Early Abolitionists

PBS is running a series on American Experience,”The Abolitionists: 1820-1838”. I have been interested in the anti-slavery movement for many years, in particular the Quaker involvement. But I was unaware of its actual origins as a movement. I found that a young man William Lloyd Garrison felt a conviction that God was calling him to fight for the end to slavery and he began a newspaper dedicated to this purpose alone. Out of this publication the movement began and small communities sprouted up throughout the north in a very short time. Garrison was a very positive man, believing that when the church leaders in the south realized the truth of the wrongness of slavery they would begin to convince their congregations, who would willingly free their slaves. He even produced religious education materials that he sent to Christian congregations in the south with sermon points and lesson plans for teaching children. There were even children’s songs that could be used in teaching. The congregations liked the materials so much they burned them along with effigies of Garrison. As a former religious education coordinator, I would love to have seen the education packets that Garrison sent out.

A woman drawn to the movement, Angelina Grimke, the daughter of a prominent slave-holding family from the south, was touched by Garrison’s message and wrote a long passionate letter to him about her belief in freedom for the slaves. He published her letter and that did not go well with her family. She refused to refute the letter so they disowned her. She joining the movement and met another abolitionist Theodore Weld. Weld’s contribution to the movement was to train speakers to go out and spread the anti-slavery message wherever they were welcome. Angelina became one of these speakers and went around speaking to groups, first to women, but in time to groups of both men and women. She was chided for speaking to men, not keeping her place. Aware of the subordinate position of women and their powerlessness in the households where their husbands held slaves, Angelina began to speak out for women’s rights. Weld sent her a letter bawling her out for getting her movements mixed up. He told her to hold down the defense of women until the slaves were freed. After the words chiding her, he wrote in big triple-sized letters, “I HAVE LOVED YOU FROM THE MOMENT I FIRST MET YOU”. They married and had what was probably the first integrated reception in America. And…this is the best part…they wrote their own vows leaving out the part about wives submitting to their husbands. This was in the early 1800s! Someone just has to make a movie of this!
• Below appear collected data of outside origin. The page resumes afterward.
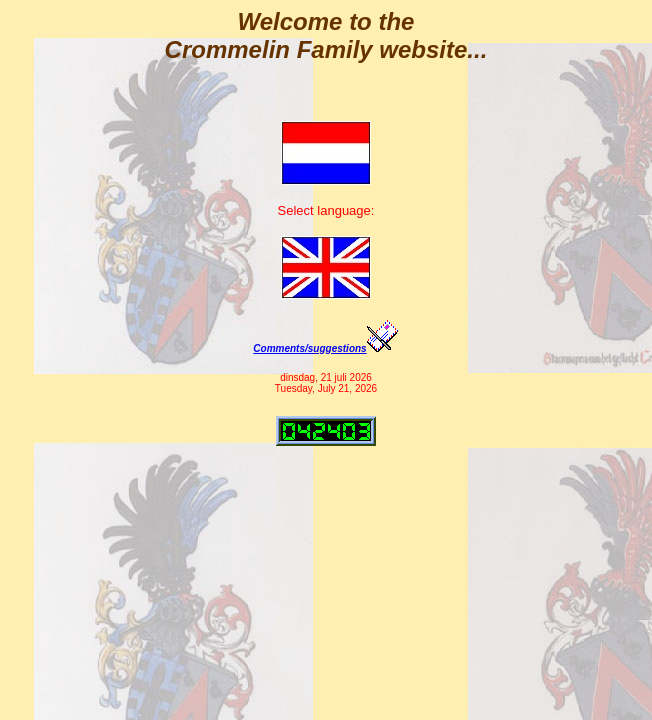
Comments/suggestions (325, 348)
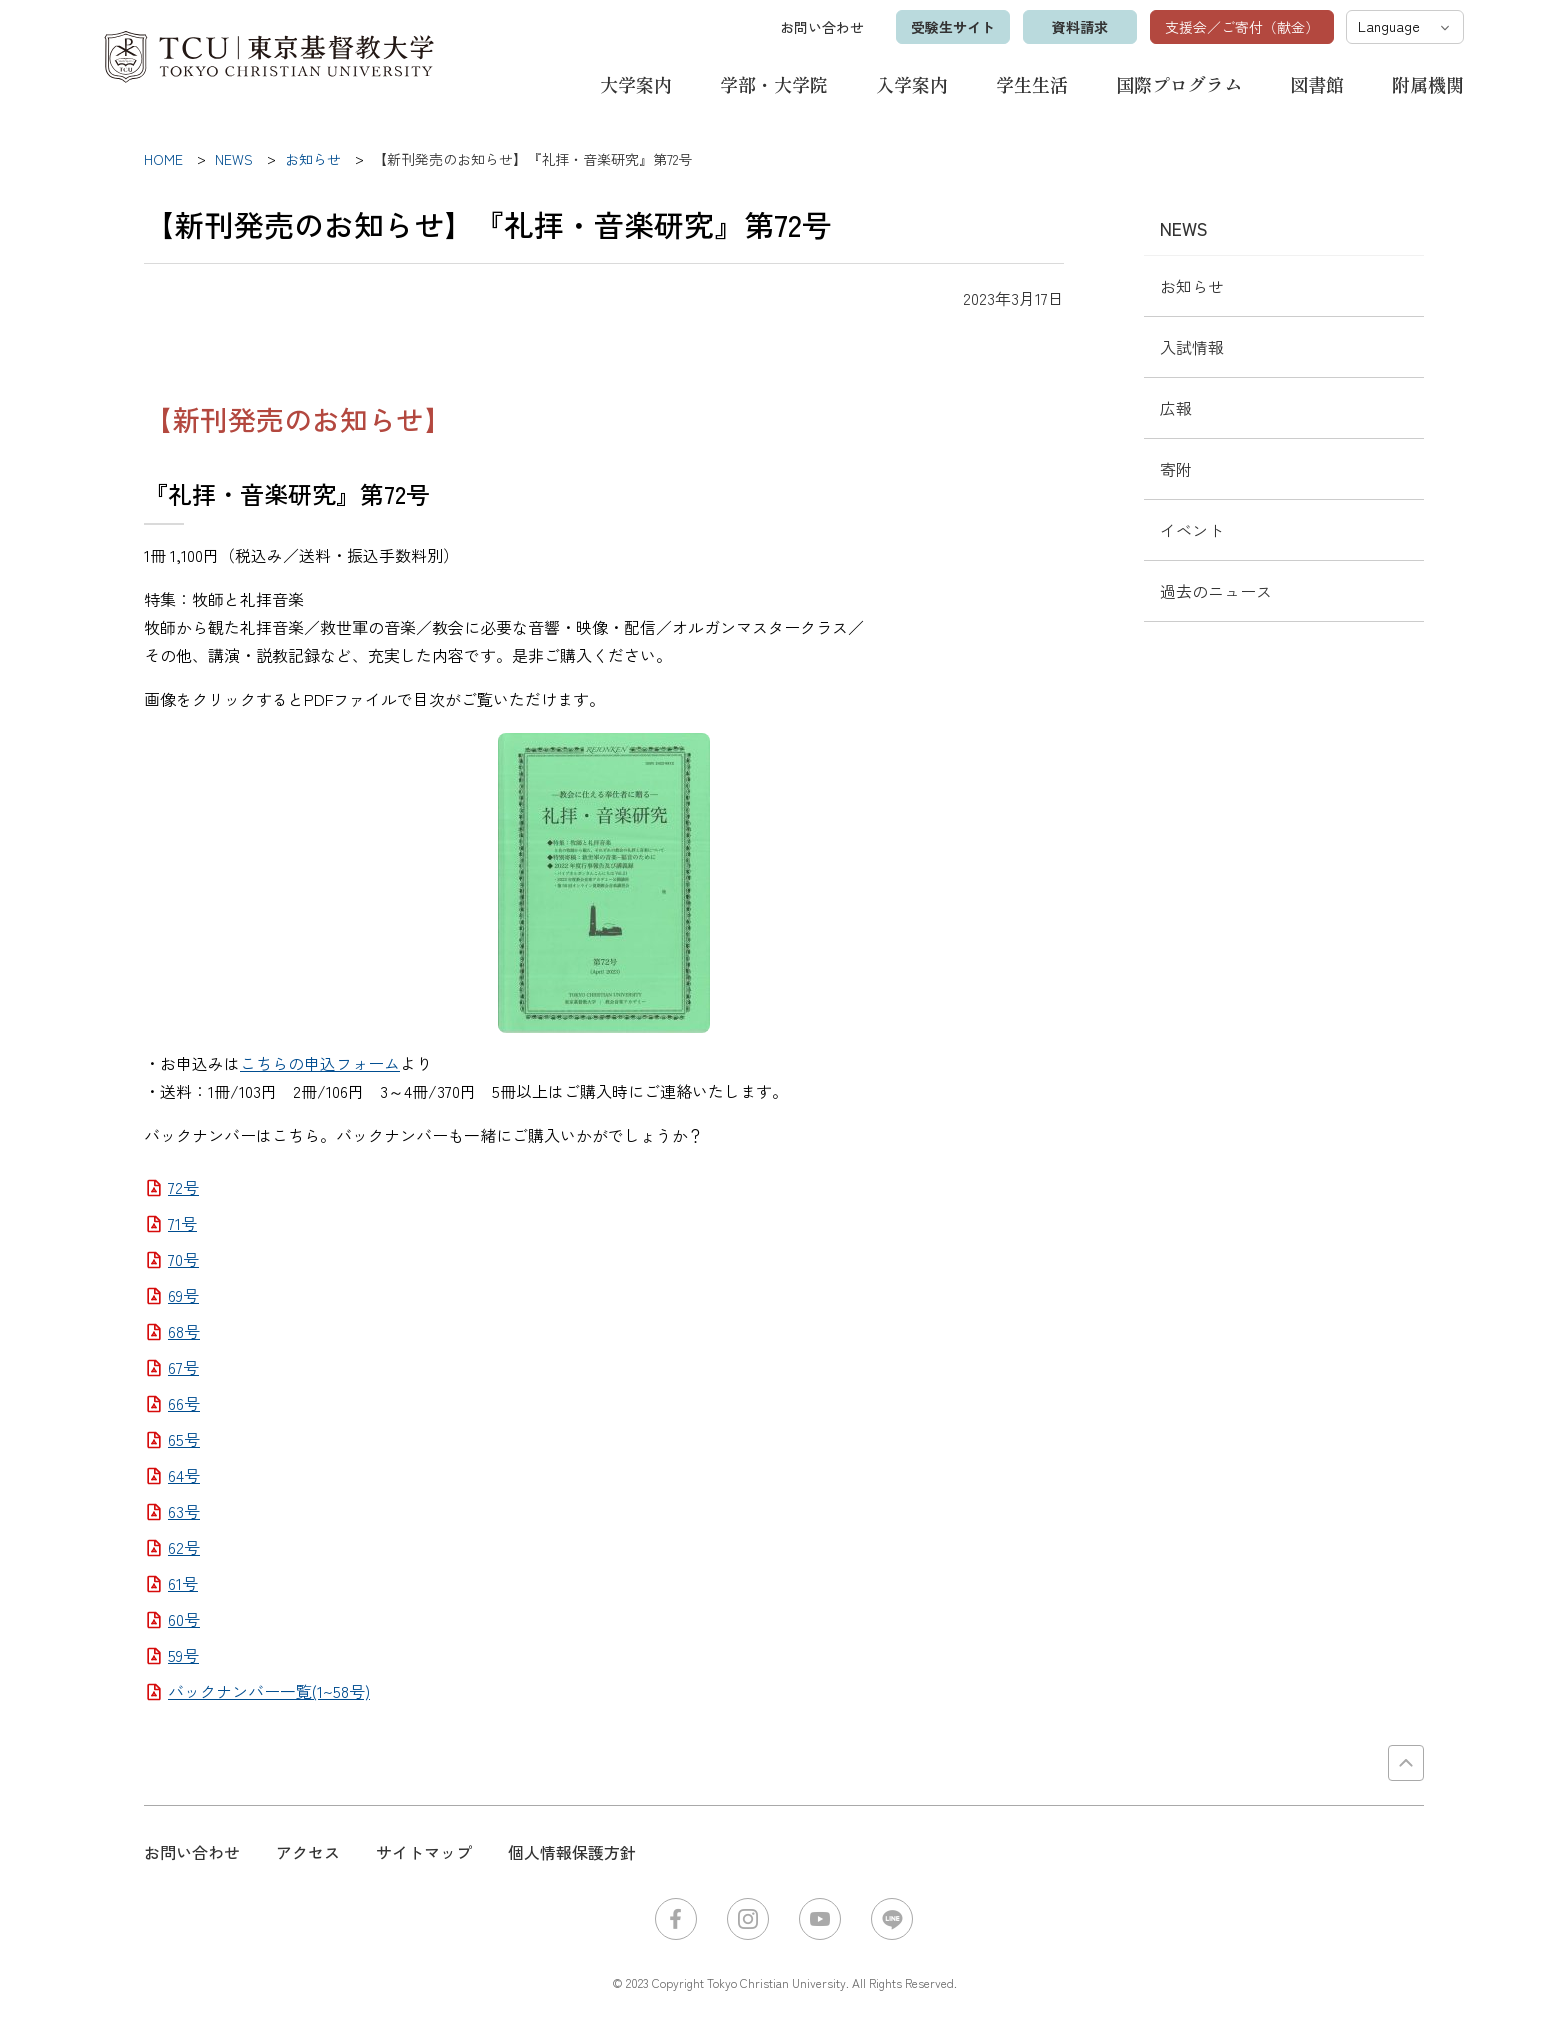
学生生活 (1032, 84)
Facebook (676, 1919)
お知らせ (1192, 286)
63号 (184, 1511)
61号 (183, 1583)
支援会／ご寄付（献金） (1242, 27)
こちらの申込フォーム (320, 1063)
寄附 (1176, 469)
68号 (184, 1331)
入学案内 (912, 84)
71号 (182, 1223)
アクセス (308, 1852)
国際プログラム (1179, 84)
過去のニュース (1216, 591)
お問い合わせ (822, 27)
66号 (184, 1403)
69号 (183, 1295)
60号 (184, 1619)
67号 (183, 1367)
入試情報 (1192, 347)
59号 (183, 1655)
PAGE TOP (1406, 1763)
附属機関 (1428, 84)
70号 (183, 1259)
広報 (1176, 408)
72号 (183, 1187)
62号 (184, 1547)
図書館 (1317, 84)
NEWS (1184, 228)
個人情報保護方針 (572, 1852)
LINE (892, 1919)
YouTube (820, 1919)
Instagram (748, 1919)
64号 (184, 1475)
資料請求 (1080, 27)
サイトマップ (424, 1852)
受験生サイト (953, 27)
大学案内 (636, 84)
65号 (184, 1439)
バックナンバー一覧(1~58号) (269, 1691)
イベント (1192, 530)
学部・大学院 (774, 84)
It was inspiring to learn of these early abolitionists. They were young and in-your-face passionate, willing to suffer for their beliefs and they did. It took this kind of zeal for the abolitionist message to gain a firm foothold but another thirty years before freedom would be achieved.

5 thoughts on “Early Abolitionists”

    1. If you have PBS on your TV, Part II of the series will show this Tuesday at 8 pm and next Sunday, the 20th at 6 pm. Part III will be shown Jan 22 and 27. The next segment talks about John Brown…do you recall the song lyrics: “John Brown’s body lies asmolderin’ in the grave”? Bernie and I visited Brown’s home when we visited upper New York a couple of falls ago. He tried to start a settlement there for escaped slaves. I have the book “John Brown.s Body” which is written in verse. I haven’t read it. I find it hard to read long poetry. (like :”The Song of Hiawatha” Classic or not, I found it was grueling to read)
      I love hero stories, especially if they are true. They inspire me.